■ Description of the task:
From the records below, copy every line that contains the word "cosme".

[Collected data]
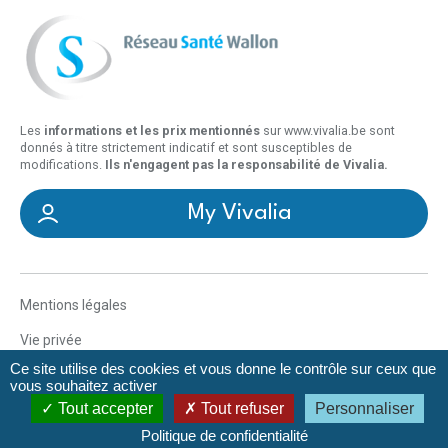
Les
informations et les prix mentionnés
sur www.vivalia.be sont
donnés à titre strictement indicatif et sont susceptibles de
modifications.
Ils n'engagent pas la responsabilité de Vivalia.
My Vivalia
Mentions légales
Vie privée
Ce site utilise des cookies et vous donne le contrôle sur ceux que
Déclaration d’accessibilité
vous souhaitez activer
Tout accepter
Tout refuser
Personnaliser
Gestionnaire de cookies
Politique de confidentialité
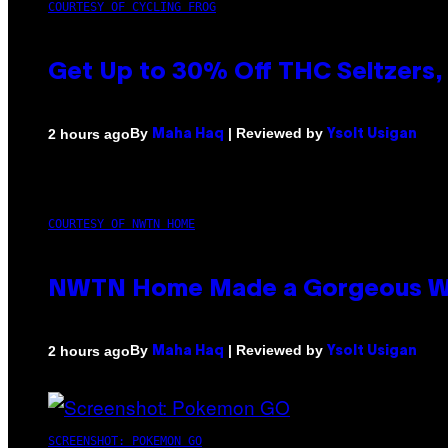
COURTESY OF CYCLING FROG
Get Up to 30% Off THC Seltzers, 
By
| Reviewed by
2 hours ago
Maha Haq
Ysolt Usigan
COURTESY OF NWTN HOME
NWTN Home Made a Gorgeous Weed 
By
| Reviewed by
2 hours ago
Maha Haq
Ysolt Usigan
SCREENSHOT: POKEMON GO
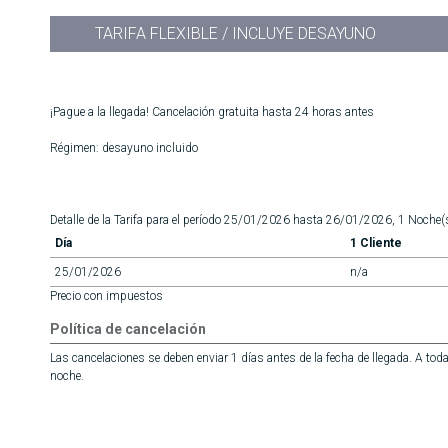
TARIFA FLEXIBLE / INCLUYE DESAYUNO
¡Pague a la llegada! Cancelación gratuita hasta 24 horas antes
Régimen: desayuno incluido
Detalle de la Tarifa para el período 25/01/2026 hasta 26/01/2026, 1 Noche(
Día
1 Cliente
25/01/2026
n/a
Precio con impuestos
Política de cancelación
Las cancelaciones se deben enviar 1 días antes de la fecha de llegada. A tod
noche.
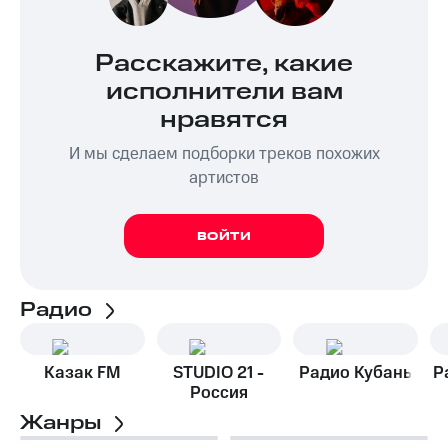
Расскажите, какие
исполнители вам
нравятся
И мы сделаем подборки треков похожих
артистов
ВОЙТИ
Радио
Казак FM
STUDIO 21 -
Радио Кубань
Р
Россия
Жанры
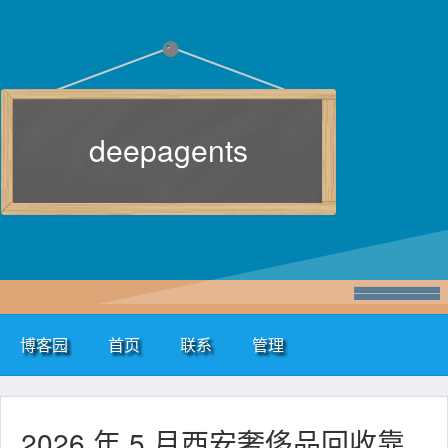
deepagents
博客园
首页
联系
管理
2026 年 5 月西安奢侈品回收靠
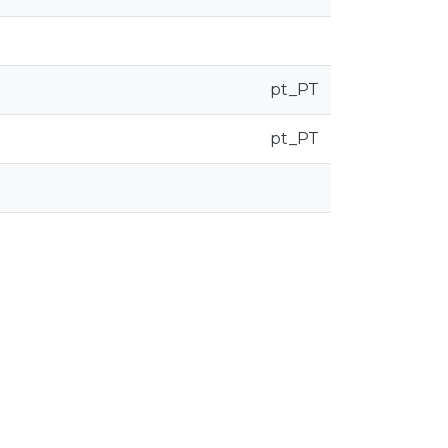
pt_PT
pt_PT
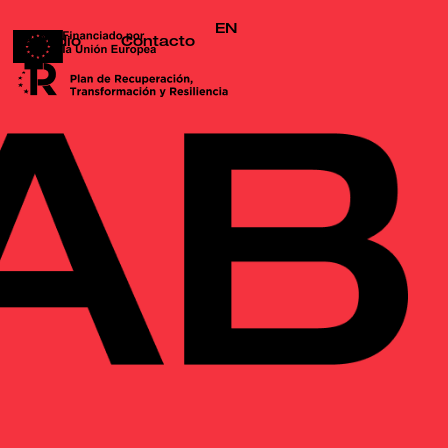
EN
Estudio
Contacto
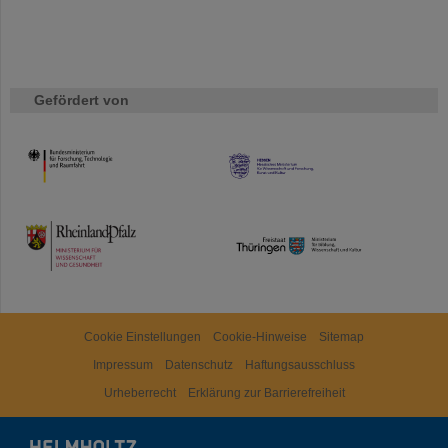
Gefördert von
HMWK
TMWWDG
Cookie Einstellungen
Cookie-Hinweise
Sitemap
Impressum
Datenschutz
Haftungsausschluss
Urheberrecht
Erklärung zur Barrierefreiheit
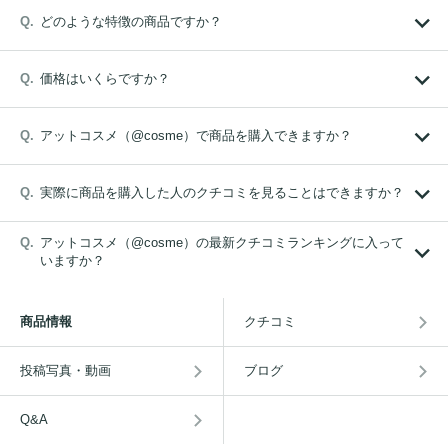
どのような特徴の商品ですか？
価格はいくらですか？
アットコスメ（@cosme）で商品を購入できますか？
実際に商品を購入した人のクチコミを見ることはできますか？
アットコスメ（@cosme）の最新クチコミランキングに入って
いますか？
商品情報
クチコミ
投稿写真・動画
ブログ
Q&A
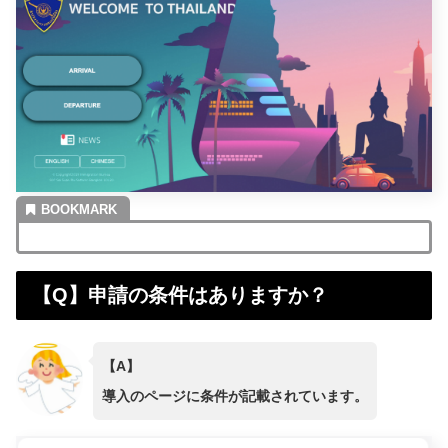
【Q】申請の条件はありますか？
【A】
導入のページに条件が記載されています。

■ Written response:
アットコスメ（@cosme）で商品を購入できますか？
アットコスメ（@cosme）の最新クチコミランキングに入って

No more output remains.